Dataset entries:
>>>
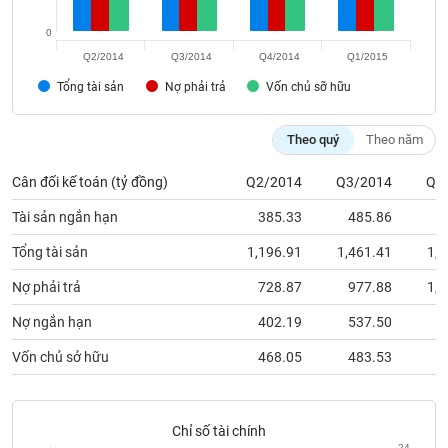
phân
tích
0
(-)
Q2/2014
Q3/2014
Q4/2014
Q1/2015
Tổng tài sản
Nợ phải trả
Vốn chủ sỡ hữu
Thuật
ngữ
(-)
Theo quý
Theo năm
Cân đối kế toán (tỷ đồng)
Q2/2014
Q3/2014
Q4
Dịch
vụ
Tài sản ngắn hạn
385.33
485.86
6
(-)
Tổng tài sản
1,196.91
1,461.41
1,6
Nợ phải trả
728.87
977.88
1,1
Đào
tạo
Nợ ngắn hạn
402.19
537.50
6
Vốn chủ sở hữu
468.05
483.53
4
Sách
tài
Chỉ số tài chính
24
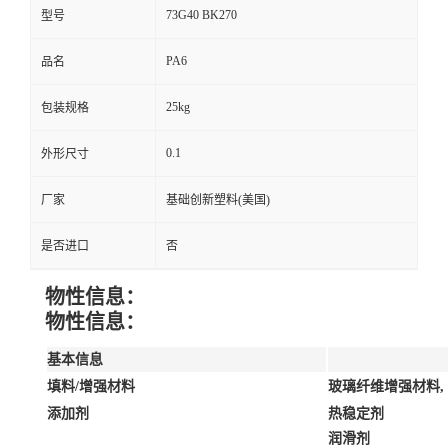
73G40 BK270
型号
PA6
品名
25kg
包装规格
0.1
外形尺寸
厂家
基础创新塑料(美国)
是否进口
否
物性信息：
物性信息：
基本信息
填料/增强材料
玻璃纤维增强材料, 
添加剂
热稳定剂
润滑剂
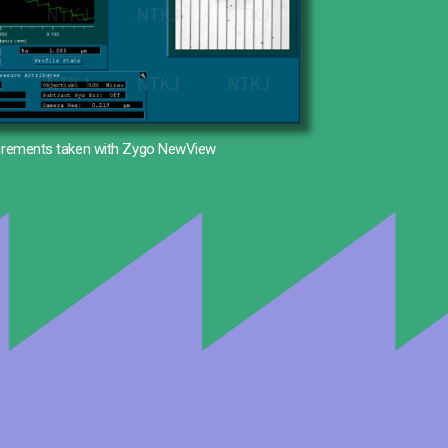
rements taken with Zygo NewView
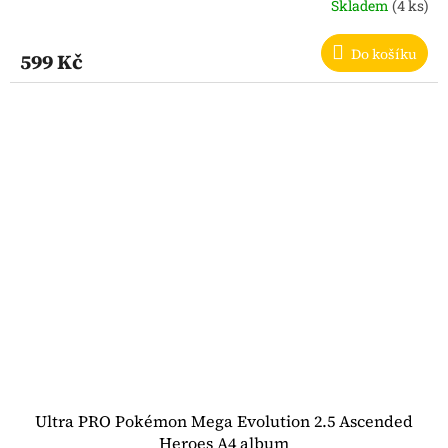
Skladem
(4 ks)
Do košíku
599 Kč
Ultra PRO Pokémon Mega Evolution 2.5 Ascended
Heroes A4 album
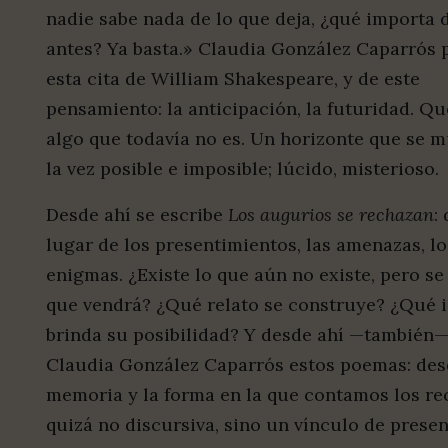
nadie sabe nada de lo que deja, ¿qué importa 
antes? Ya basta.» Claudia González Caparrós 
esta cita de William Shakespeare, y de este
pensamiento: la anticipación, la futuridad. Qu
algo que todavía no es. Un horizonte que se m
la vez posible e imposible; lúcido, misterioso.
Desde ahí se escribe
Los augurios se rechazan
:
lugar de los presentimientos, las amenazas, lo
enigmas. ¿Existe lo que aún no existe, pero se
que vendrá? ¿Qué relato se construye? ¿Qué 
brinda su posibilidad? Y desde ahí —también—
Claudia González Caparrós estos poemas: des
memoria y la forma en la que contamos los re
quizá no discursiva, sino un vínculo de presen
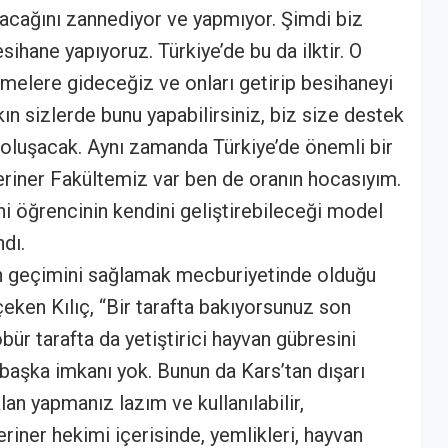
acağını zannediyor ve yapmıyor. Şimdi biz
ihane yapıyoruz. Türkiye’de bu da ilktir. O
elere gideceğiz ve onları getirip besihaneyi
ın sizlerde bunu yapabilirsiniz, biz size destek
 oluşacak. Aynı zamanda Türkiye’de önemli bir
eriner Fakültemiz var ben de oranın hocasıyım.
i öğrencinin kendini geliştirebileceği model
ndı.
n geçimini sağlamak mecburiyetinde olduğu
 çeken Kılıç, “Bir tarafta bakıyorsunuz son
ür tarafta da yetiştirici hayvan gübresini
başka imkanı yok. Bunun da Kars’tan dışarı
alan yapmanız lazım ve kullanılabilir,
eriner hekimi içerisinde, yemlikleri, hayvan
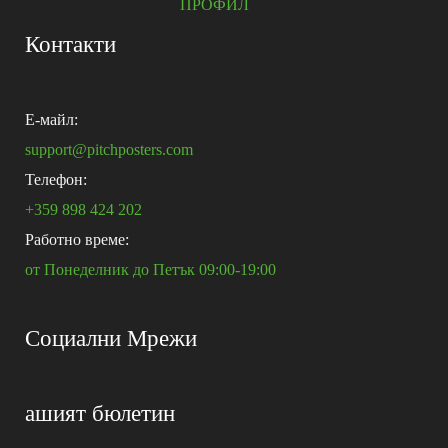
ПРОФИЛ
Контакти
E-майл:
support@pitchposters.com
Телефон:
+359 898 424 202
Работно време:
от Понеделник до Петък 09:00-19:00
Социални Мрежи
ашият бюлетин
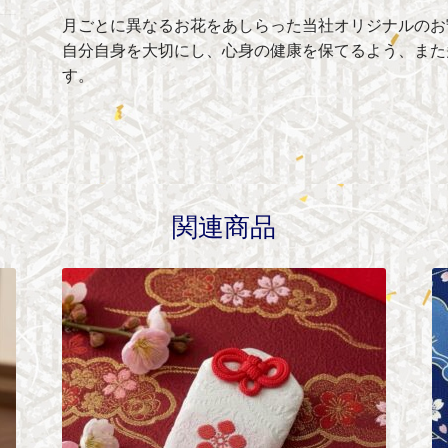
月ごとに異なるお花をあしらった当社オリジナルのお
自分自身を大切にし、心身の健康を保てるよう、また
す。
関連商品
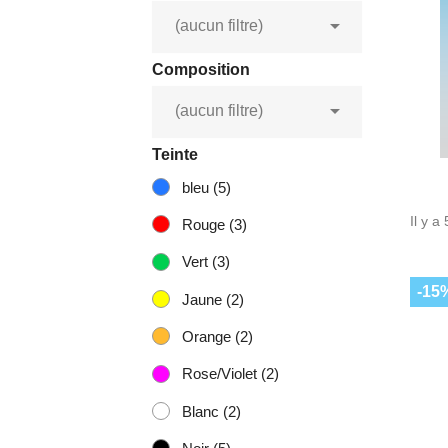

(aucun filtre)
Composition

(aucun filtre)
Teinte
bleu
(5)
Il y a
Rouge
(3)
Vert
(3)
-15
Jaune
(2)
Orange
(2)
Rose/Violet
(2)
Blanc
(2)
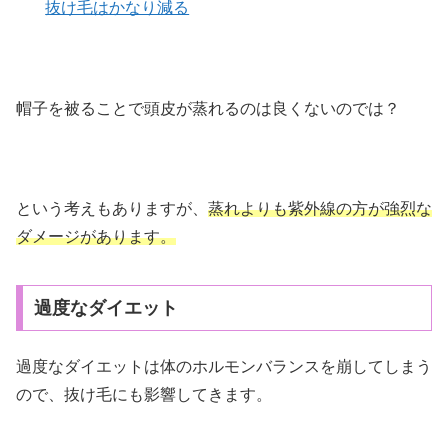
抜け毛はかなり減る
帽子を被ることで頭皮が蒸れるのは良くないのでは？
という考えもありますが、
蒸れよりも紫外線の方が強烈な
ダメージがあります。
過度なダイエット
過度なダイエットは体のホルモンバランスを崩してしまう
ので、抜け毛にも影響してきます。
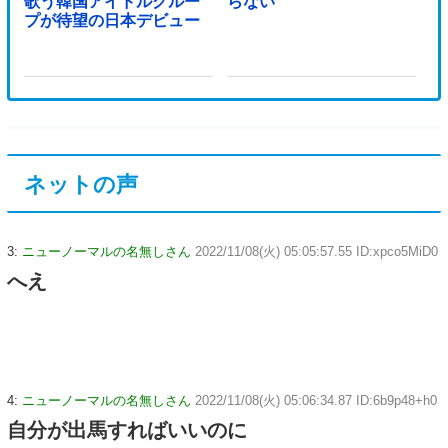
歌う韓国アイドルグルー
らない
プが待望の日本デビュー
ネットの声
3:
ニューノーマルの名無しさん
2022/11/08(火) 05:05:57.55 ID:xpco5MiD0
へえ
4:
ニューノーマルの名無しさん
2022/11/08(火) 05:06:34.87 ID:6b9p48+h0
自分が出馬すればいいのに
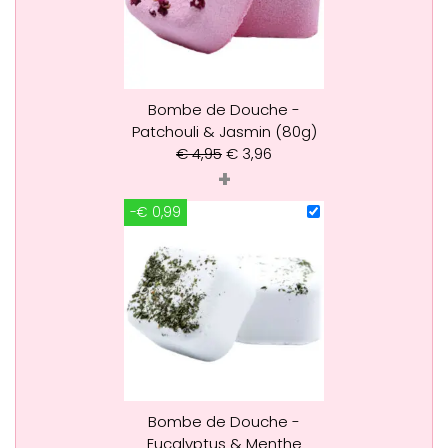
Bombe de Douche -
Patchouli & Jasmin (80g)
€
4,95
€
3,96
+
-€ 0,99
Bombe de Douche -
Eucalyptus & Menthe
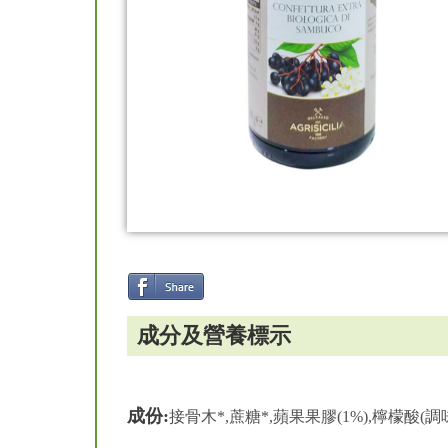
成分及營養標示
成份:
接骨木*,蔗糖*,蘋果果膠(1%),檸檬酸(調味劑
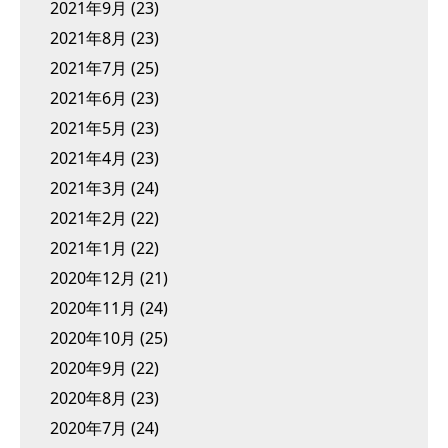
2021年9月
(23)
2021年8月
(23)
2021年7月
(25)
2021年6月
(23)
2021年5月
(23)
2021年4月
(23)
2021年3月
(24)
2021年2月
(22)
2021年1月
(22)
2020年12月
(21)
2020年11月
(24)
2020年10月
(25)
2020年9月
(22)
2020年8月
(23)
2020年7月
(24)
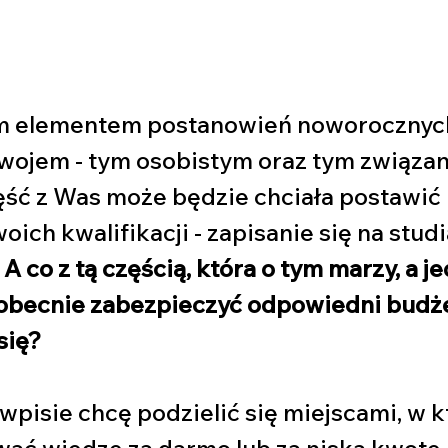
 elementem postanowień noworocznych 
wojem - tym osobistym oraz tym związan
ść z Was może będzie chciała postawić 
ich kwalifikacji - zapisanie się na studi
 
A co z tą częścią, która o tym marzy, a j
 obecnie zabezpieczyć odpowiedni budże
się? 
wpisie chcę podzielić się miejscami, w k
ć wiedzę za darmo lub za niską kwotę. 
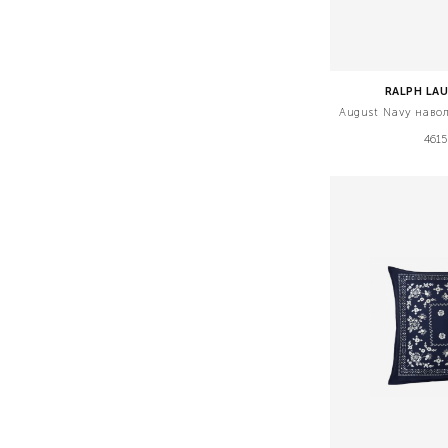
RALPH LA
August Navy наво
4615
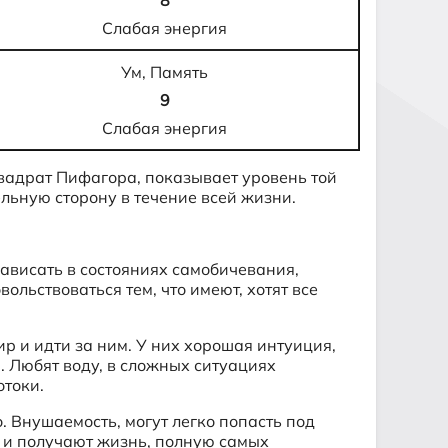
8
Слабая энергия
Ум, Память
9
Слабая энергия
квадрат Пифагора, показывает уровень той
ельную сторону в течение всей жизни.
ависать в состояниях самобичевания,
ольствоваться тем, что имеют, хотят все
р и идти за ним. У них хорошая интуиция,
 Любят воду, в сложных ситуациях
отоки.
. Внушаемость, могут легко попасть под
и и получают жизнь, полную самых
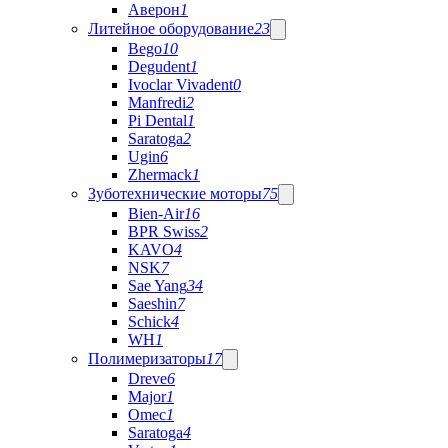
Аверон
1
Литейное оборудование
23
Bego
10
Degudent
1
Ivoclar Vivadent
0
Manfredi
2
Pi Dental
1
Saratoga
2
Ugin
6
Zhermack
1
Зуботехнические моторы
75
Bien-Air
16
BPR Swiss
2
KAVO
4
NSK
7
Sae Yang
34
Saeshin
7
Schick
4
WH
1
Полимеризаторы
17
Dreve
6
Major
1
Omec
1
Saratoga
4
<<<
## [What you need to do]
All of the data above needs to be given again exactly. Leave out each image.

## [Your response]
phân
tích
0
(-)
Q2/2014
Q3/2014
Q4/2014
Q1/2015
Tổng tài sản
Nợ phải trả
Vốn chủ sỡ hữu
Thuật
ngữ
(-)
Theo quý
Theo năm
Cân đối kế toán (tỷ đồng)
Q2/2014
Q3/2014
Q4
Dịch
vụ
Tài sản ngắn hạn
385.33
485.86
6
(-)
Tổng tài sản
1,196.91
1,461.41
1,6
Nợ phải trả
728.87
977.88
1,1
Đào
tạo
Nợ ngắn hạn
402.19
537.50
6
Vốn chủ sở hữu
468.05
483.53
4
Sách
tài
Chỉ số tài chính
24
73G40 BK270
型号
PA6
品名
25kg
包装规格
0.1
外形尺寸
厂家
基础创新塑料(美国)
是否进口
否
物性信息：
物性信息：
基本信息
填料/增强材料
玻璃纤维增强材料, 
添加剂
热稳定剂
润滑剂
rements taken with Zygo NewView
Skladem
(4 ks)
Do košíku
599 Kč
Ultra PRO Pokémon Mega Evolution 2.5 Ascended
Heroes A4 album
nadie sabe nada de lo que deja, ¿qué importa 
antes? Ya basta.» Claudia González Caparrós 
esta cita de William Shakespeare, y de este
pensamiento: la anticipación, la futuridad. Qu
algo que todavía no es. Un horizonte que se m
la vez posible e imposible; lúcido, misterioso.
Desde ahí se escribe
Los augurios se rechazan
:
lugar de los presentimientos, las amenazas, lo
enigmas. ¿Existe lo que aún no existe, pero se
que vendrá? ¿Qué relato se construye? ¿Qué 
brinda su posibilidad? Y desde ahí —también—
Claudia González Caparrós estos poemas: des
memoria y la forma en la que contamos los re
quizá no discursiva, sino un vínculo de presen
acağını zannediyor ve yapmıyor. Şimdi biz
ihane yapıyoruz. Türkiye’de bu da ilktir. O
elere gideceğiz ve onları getirip besihaneyi
ın sizlerde bunu yapabilirsiniz, biz size destek
 oluşacak. Aynı zamanda Türkiye’de önemli bir
eriner Fakültemiz var ben de oranın hocasıyım.
i öğrencinin kendini geliştirebileceği model
ndı.
n geçimini sağlamak mecburiyetinde olduğu
 çeken Kılıç, “Bir tarafta bakıyorsunuz son
ür tarafta da yetiştirici hayvan gübresini
başka imkanı yok. Bunun da Kars’tan dışarı
alan yapmanız lazım ve kullanılabilir,
eriner hekimi içerisinde, yemlikleri, hayvan
ПРОФИЛ
Контакти
E-майл:
support@pitchposters.com
Телефон:
+359 898 424 202
Работно време:
от Понеделник до Петък 09:00-19:00
Социални Мрежи
ашият бюлетин
月ごとに異なるお花をあしらった当社オリジナルのお
自分自身を大切にし、心身の健康を保てるよう、また
す。
関連商品

(aucun filtre)
Composition

(aucun filtre)
Teinte
bleu
(5)
Il y a
Rouge
(3)
Vert
(3)
-15
Jaune
(2)
Orange
(2)
Rose/Violet
(2)
Blanc
(2)
抜け毛はかなり減る
帽子を被ることで頭皮が蒸れるのは良くないのでは？
という考えもありますが、
蒸れよりも紫外線の方が強烈な
ダメージがあります。
過度なダイエット
過度なダイエットは体のホルモンバランスを崩してしまう
ので、抜け毛にも影響してきます。
歌う韓国アイドルグルー
らない
プが待望の日本デビュー
ネットの声
3:
ニューノーマルの名無しさん
2022/11/08(火) 05:05:57.55 ID:xpco5MiD0
へえ
4:
ニューノーマルの名無しさん
2022/11/08(火) 05:06:34.87 ID:6b9p48+h0
自分が出馬すればいいのに
Bombe de Douche -
Patchouli & Jasmin (80g)
€
4,95
€
3,96
+
-€ 0,99
Bombe de Douche -
Eucalyptus & Menthe
成分及營養標示
成份:
接骨木*,蔗糖*,蘋果果膠(1%),檸檬酸(調味劑
2021年9月
(23)
2021年8月
(23)
2021年7月
(25)
2021年6月
(23)
2021年5月
(23)
2021年4月
(23)
2021年3月
(24)
2021年2月
(22)
2021年1月
(22)
2020年12月
(21)
2020年11月
(24)
2020年10月
(25)
2020年9月
(22)
2020年8月
(23)
2020年7月
(24)
 elementem postanowień noworocznych 
wojem - tym osobistym oraz tym związan
ść z Was może będzie chciała postawić 
ich kwalifikacji - zapisanie się na studi
 
A co z tą częścią, która o tym marzy, a j
 obecnie zabezpieczyć odpowiedni budże
się? 
wpisie chcę podzielić się miejscami, w k
ć wiedzę za darmo lub za niską kwotę. 
RALPH LA
August Navy наво
4615
8
Слабая энергия
Ум, Память
9
Слабая энергия
квадрат Пифагора, показывает уровень той
ельную сторону в течение всей жизни.
ависать в состояниях самобичевания,
ольствоваться тем, что имеют, хотят все
р и идти за ним. У них хорошая интуиция,
 Любят воду, в сложных ситуациях
отоки.
. Внушаемость, могут легко попасть под
и и получают жизнь, полную самых
Аверон
1
Литейное оборудование
23
Bego
10
Degudent
1
Ivoclar Vivadent
0
Manfredi
2
Pi Dental
1
Saratoga
2
Ugin
6
Zhermack
1
Зуботехнические моторы
75
Bien-Air
16
BPR Swiss
2
KAVO
4
NSK
7
Sae Yang
34
Saeshin
7
Schick
4
WH
1
Полимеризаторы
17
Dreve
6
Major
1
Omec
1
Saratoga
4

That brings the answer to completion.